- [What the task requires]: Your answer must match the records word for word and contain no pictures.

- [Source material]:

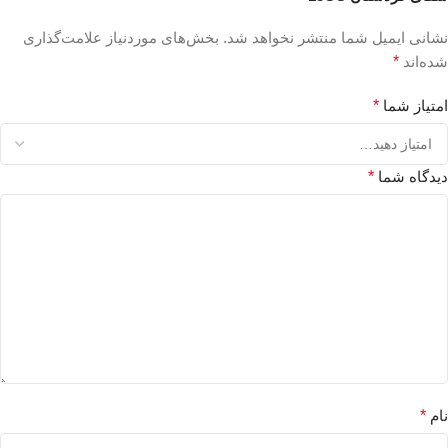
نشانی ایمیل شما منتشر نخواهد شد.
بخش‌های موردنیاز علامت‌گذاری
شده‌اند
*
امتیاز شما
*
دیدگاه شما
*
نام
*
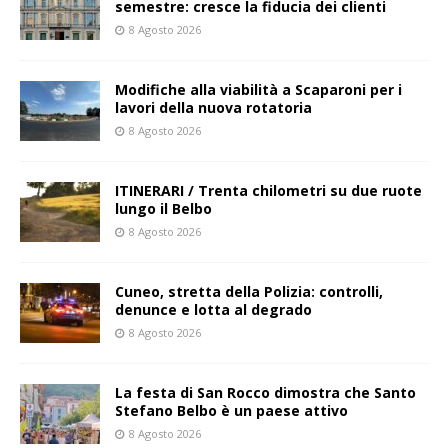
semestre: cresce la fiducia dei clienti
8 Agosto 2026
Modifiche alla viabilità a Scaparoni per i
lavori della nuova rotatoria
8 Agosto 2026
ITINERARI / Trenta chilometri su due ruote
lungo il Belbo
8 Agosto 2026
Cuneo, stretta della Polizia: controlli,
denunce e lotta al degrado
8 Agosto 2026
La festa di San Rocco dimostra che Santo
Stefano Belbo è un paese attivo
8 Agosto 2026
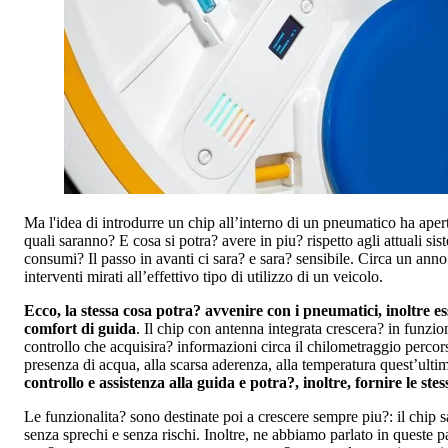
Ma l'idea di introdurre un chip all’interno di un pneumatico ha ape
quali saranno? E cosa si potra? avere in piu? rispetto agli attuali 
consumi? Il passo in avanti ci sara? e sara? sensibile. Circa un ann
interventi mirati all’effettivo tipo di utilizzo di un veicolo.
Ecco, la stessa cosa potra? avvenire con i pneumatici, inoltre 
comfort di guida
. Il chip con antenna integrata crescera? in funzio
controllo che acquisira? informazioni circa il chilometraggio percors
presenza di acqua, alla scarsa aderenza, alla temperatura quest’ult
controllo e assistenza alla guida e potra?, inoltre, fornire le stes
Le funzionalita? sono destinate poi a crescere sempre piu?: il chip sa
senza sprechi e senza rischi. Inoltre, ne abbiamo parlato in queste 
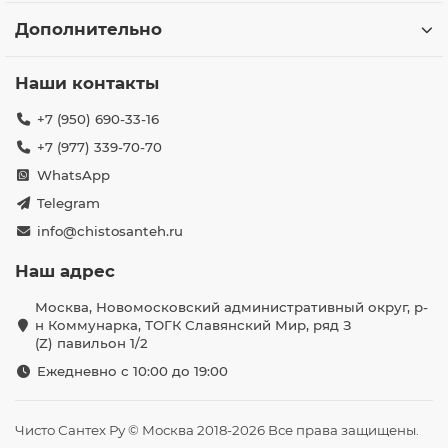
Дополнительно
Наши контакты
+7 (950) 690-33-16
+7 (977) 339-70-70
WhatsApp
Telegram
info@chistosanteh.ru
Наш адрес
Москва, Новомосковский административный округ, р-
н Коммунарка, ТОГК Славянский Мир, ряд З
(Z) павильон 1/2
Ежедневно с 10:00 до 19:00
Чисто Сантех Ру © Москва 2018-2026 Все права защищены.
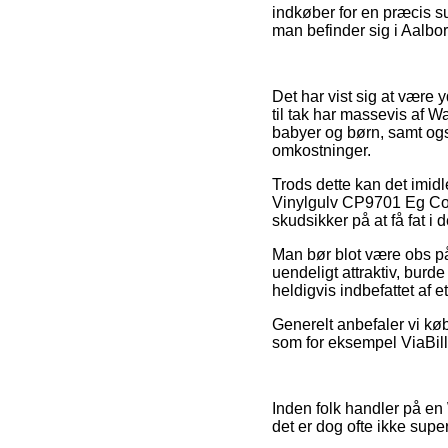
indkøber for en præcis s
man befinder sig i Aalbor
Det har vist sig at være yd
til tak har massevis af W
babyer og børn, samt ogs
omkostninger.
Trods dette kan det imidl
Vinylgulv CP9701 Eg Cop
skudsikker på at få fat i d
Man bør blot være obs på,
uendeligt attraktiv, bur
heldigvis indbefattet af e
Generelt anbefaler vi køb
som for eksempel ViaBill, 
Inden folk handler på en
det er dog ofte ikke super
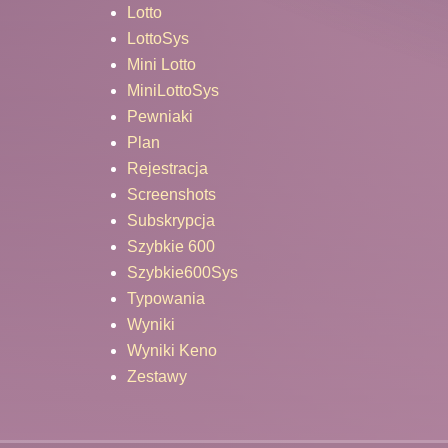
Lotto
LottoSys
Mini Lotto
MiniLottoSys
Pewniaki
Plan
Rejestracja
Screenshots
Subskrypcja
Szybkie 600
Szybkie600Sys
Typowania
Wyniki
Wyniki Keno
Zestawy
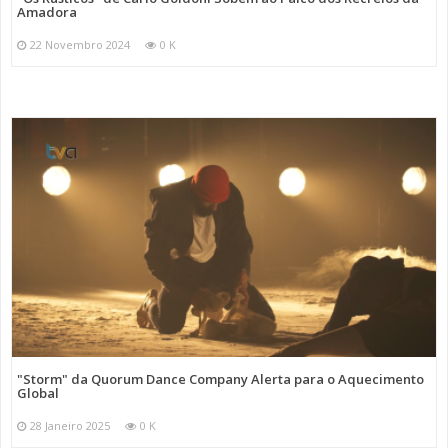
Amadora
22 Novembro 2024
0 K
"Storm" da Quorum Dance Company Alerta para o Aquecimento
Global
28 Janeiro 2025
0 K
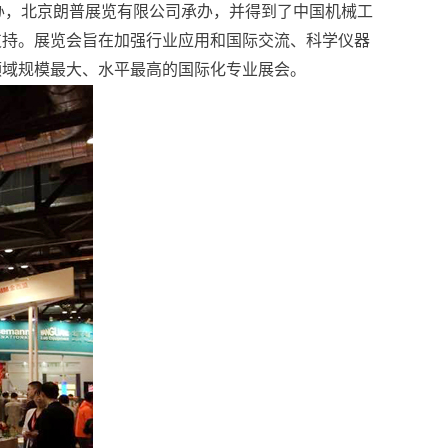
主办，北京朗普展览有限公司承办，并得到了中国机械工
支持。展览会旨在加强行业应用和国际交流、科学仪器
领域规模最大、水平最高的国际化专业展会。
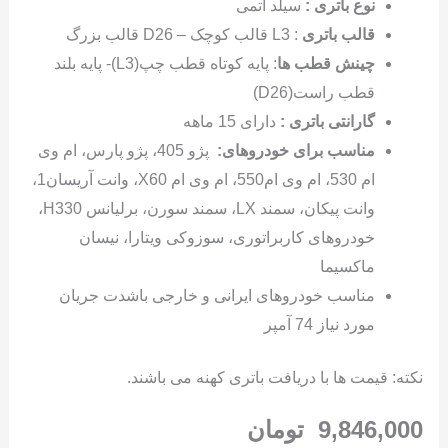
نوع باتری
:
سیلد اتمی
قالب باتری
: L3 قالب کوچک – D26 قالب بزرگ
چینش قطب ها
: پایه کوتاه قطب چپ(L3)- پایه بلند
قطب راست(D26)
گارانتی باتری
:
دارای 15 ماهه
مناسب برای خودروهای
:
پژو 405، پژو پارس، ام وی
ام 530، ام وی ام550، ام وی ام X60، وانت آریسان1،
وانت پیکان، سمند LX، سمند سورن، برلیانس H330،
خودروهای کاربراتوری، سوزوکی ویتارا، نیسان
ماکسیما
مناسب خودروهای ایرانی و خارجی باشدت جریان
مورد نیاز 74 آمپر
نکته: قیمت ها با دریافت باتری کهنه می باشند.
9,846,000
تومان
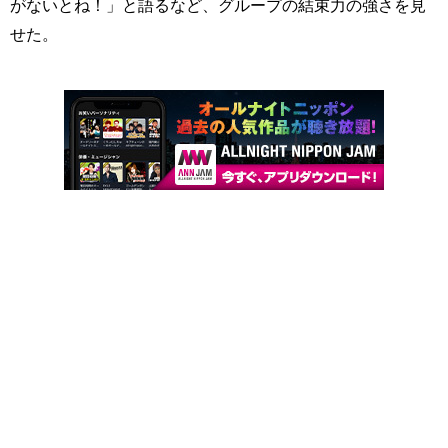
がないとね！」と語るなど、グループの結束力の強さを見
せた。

- [Problem solution]:
نشانی ایمیل شما منتشر نخواهد شد.
بخش‌های موردنیاز علامت‌گذاری
شده‌اند
*
امتیاز شما
*
دیدگاه شما
*
نام
*
semestre: cresce la fiducia dei clienti
8 Agosto 2026
Modifiche alla viabilità a Scaparoni per i
lavori della nuova rotatoria
8 Agosto 2026
ITINERARI / Trenta chilometri su due ruote
lungo il Belbo
8 Agosto 2026
Cuneo, stretta della Polizia: controlli,
denunce e lotta al degrado
8 Agosto 2026
La festa di San Rocco dimostra che Santo
Stefano Belbo è un paese attivo
8 Agosto 2026
Ma l'idea di introdurre un chip all’interno di un pneumatico ha ape
quali saranno? E cosa si potra? avere in piu? rispetto agli attuali 
consumi? Il passo in avanti ci sara? e sara? sensibile. Circa un ann
interventi mirati all’effettivo tipo di utilizzo di un veicolo.
Ecco, la stessa cosa potra? avvenire con i pneumatici, inoltre 
comfort di guida
. Il chip con antenna integrata crescera? in funzio
controllo che acquisira? informazioni circa il chilometraggio percors
presenza di acqua, alla scarsa aderenza, alla temperatura quest’ult
controllo e assistenza alla guida e potra?, inoltre, fornire le stes
Le funzionalita? sono destinate poi a crescere sempre piu?: il chip sa
senza sprechi e senza rischi. Inoltre, ne abbiamo parlato in queste 
Дополнительно
Наши контакты
+7 (950) 690-33-16
+7 (977) 339-70-70
WhatsApp
Telegram
info@chistosanteh.ru
Наш адрес
Москва, Новомосковский административный округ, р-
н Коммунарка, ТОГК Славянский Мир, ряд З
(Z) павильон 1/2
Ежедневно с 10:00 до 19:00
Чисто Сантех Ру © Москва 2018-2026 Все права защищены.
indkøber for en præcis s
man befinder sig i Aalbor
Det har vist sig at være yd
til tak har massevis af W
babyer og børn, samt ogs
omkostninger.
Trods dette kan det imidl
Vinylgulv CP9701 Eg Cop
skudsikker på at få fat i d
Man bør blot være obs på,
uendeligt attraktiv, bur
heldigvis indbefattet af e
Generelt anbefaler vi køb
som for eksempel ViaBill, 
Inden folk handler på en
det er dog ofte ikke super
Lotto
LottoSys
Mini Lotto
MiniLottoSys
Pewniaki
Plan
Rejestracja
Screenshots
Subskrypcja
Szybkie 600
Szybkie600Sys
Typowania
Wyniki
Wyniki Keno
Zestawy
Amadora
22 Novembro 2024
0 K
"Storm" da Quorum Dance Company Alerta para o Aquecimento
Global
28 Janeiro 2025
0 K
主办，北京朗普展览有限公司承办，并得到了中国机械工
支持。展览会旨在加强行业应用和国际交流、科学仪器
领域规模最大、水平最高的国际化专业展会。
نوع باتری
:
سیلد اتمی
قالب باتری
: L3 قالب کوچک – D26 قالب بزرگ
چینش قطب ها
: پایه کوتاه قطب چپ(L3)- پایه بلند
قطب راست(D26)
گارانتی باتری
:
دارای 15 ماهه
مناسب برای خودروهای
:
پژو 405، پژو پارس، ام وی
ام 530، ام وی ام550، ام وی ام X60، وانت آریسان1،
وانت پیکان، سمند LX، سمند سورن، برلیانس H330،
خودروهای کاربراتوری، سوزوکی ویتارا، نیسان
ماکسیما
مناسب خودروهای ایرانی و خارجی باشدت جریان
مورد نیاز 74 آمپر
نکته: قیمت ها با دریافت باتری کهنه می باشند.
9,846,000
تومان
がないとね！」と語るなど、グループの結束力の強さを見
せた。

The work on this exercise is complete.